Para o escritor e advogado Daniel Ortiz, 75 anos, que esperava os netos chegarem, o problema só pode ser amenizado com intermediação da escola. “Se a escola não intervir, não adianta reportagem, não adianta nada. Tem que partir da escola a orientação aos pais. Só assim eles deixariam de parar em fila dupla, atrapalhando o trânsito”, diz.
Por segurança, a servidora pública Carolina Montinho, 38 anos conta que evita parar de forma incorreta, mas admite a dificuldade. “Trago duas filhas de 4 e 7 anos, e na hora de buscá-las é pior. É tanta falta de educação, que prejudica até quem quer fazer o certo. Diversas vezes fiquei presa, aqui, porque um carro atrapalhava minha saída”, afirma.
Uma advogada de 32 anos, que preferiu não se identificar, admite já ter se arriscado e parado em fila dupla para deixar ou buscar as duas filhas. Para a motorista, o problema é pior no horário da saída das alunos.

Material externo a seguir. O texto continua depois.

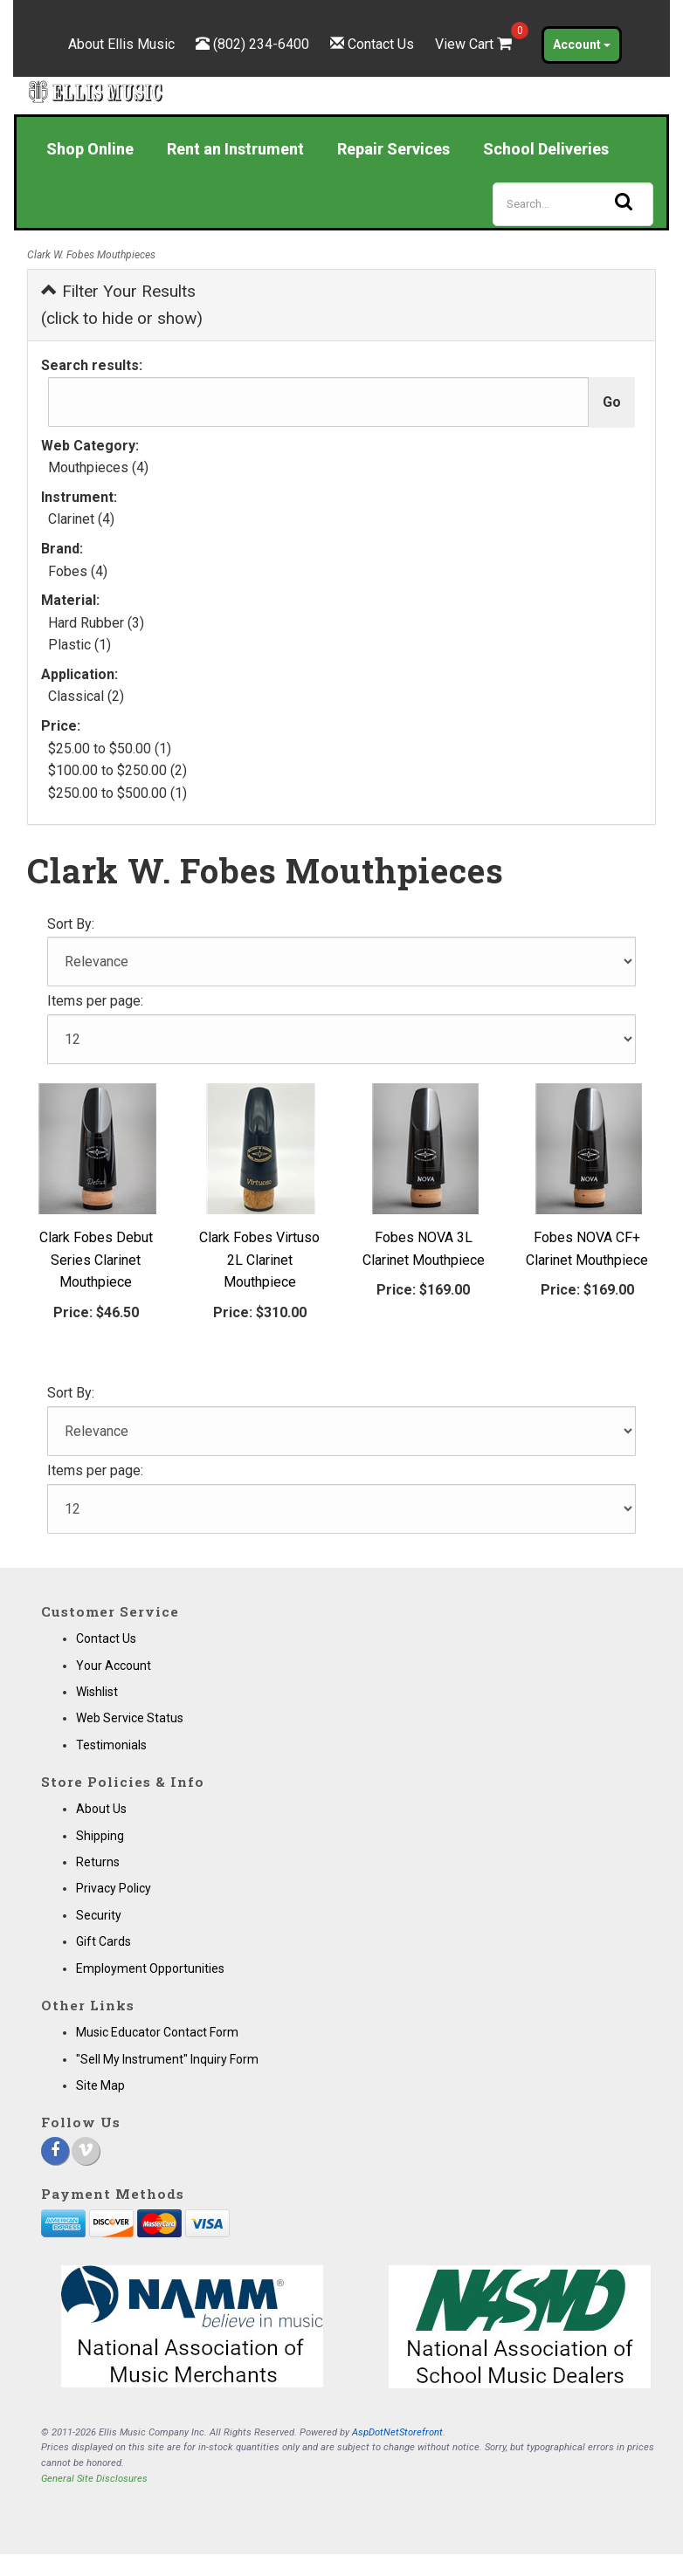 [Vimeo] (86, 2151)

“Hoje consegui estacionar, mas nem sempre é assim. Às vezes coincide de sair a turma dos alunos maiores e, aí sim, o fluxo aumenta. Mas infelizmente não tem outra opção, não tem onde parar”, disse.
Nem polícia inibe – Equipe do Campo Grande News permaneceu cerca de uma hora em frente às escolas Máxima e Harmonia, localizadas na rua Goiás, Jardim dos Estados.
A reportagem se deparou com uma policial do Batalhão de Trânsito da Polícia Militar, que orientava a travessia da via. Mesmo diante da soldado, pais insistiram em desobedecer as regras de trânsito.
O motorista de um Honda Civic chegou a permanecer parado em frente a escola e, em fila dupla, por cerca de 7 minutos.
O tumulto complica a vida dos outros pais. Sidnei Perboni, 53 anos, já cogitou a mudança da escola. “Não dá para vir sozinho, na entrada vêm dois, um pra parar o carro e outro para descer com as crianças e na saída vem mais gente. Já cogitamos a mudança de escola porque é difícil”, explicou.
De acordo com a orientadora educacional Karla Serra, projetos relacionados ao trânsito têm sido desenvolvidos com alunos e pais no colégio Harmonia. “Na unidade I, no ano passado, foi realizado trabalho junto com a Agetran, enquanto na unidade II vamos trabalhar o tema na disciplina de filosofia”, afirma.
Outra medida é que os pais que param em fila dupla não tem os filhos chamados pelo sistema de som, uma forma de lembrá-los que tal prática configura infração de trânsito. A reportagem não conseguiu contato com a direção das outras duas escolas citadas.
Quer multar? - Chefe da Divisão de Educação para o Trânsito da Agetran, Ivanise Rotta relata que há mais de uma década o setor faz campanhas para orientar sobre o tema “Fila Dupla, não”. Ela divide os infratores em dois grupos quando flagrados.
“95% fala que realmente tem que estacionar e caminhar até a porta da escola. Mas tem aqueles 5% que não ligam, mesmo quando são fiscalizados. Fala: quer multar? Multa. Isso que dói no bolso é equívoco. A pessoa tem carro de R$ 100 mil, R$ 70 mil e a multa vai ser baixíssima”, diz Ivanise, sobre o desafio de educar condutores.
Parar em fila dupla é infração grave, com multa de R$ 127 e cinco pontos na CNH (Carteira Nacional de Habilitação). No ano passado, foram 692 multas por fila dupla em Campo Grande.
“E a pessoa que para em fila dupla é a mesma que usa o celular no trânsito, passa no sinal vermelho, abusa da velocidade. Se considera o mais apressado, o mais atrasado, o mais importante”, diz.
Não é bonito – Ivanise conta que não raro ouve adultos comentando que levam “puxão de orelha” das crianças pela postura no trânsito, como, por exemplo, ao furar o sinal vermelho.
“A criança não pode ter essa responsabilidade, quem tem a CNH é o motorista. A pessoa infratora fica achando lindo. Mas isso é vergonhoso. Quem tem comportamento ético na vida, vai ter comportamento ético no trânsito”.
Psicóloga e professora da Uniderp, Avany Cardoso Leal destaca que as crianças aprendem pelo exemplo. “O exemplo arrasta, ele é implacável em relação ao que é dito. A criança vai reproduzir o modelo”, diz. Anavy explica que a postura o trânsito reflete características da personalidade.
“Tem a questão do egoismo, satisfazer a minha necessidade. Não se importa se isso vai perturbar, incomodar”, afirma.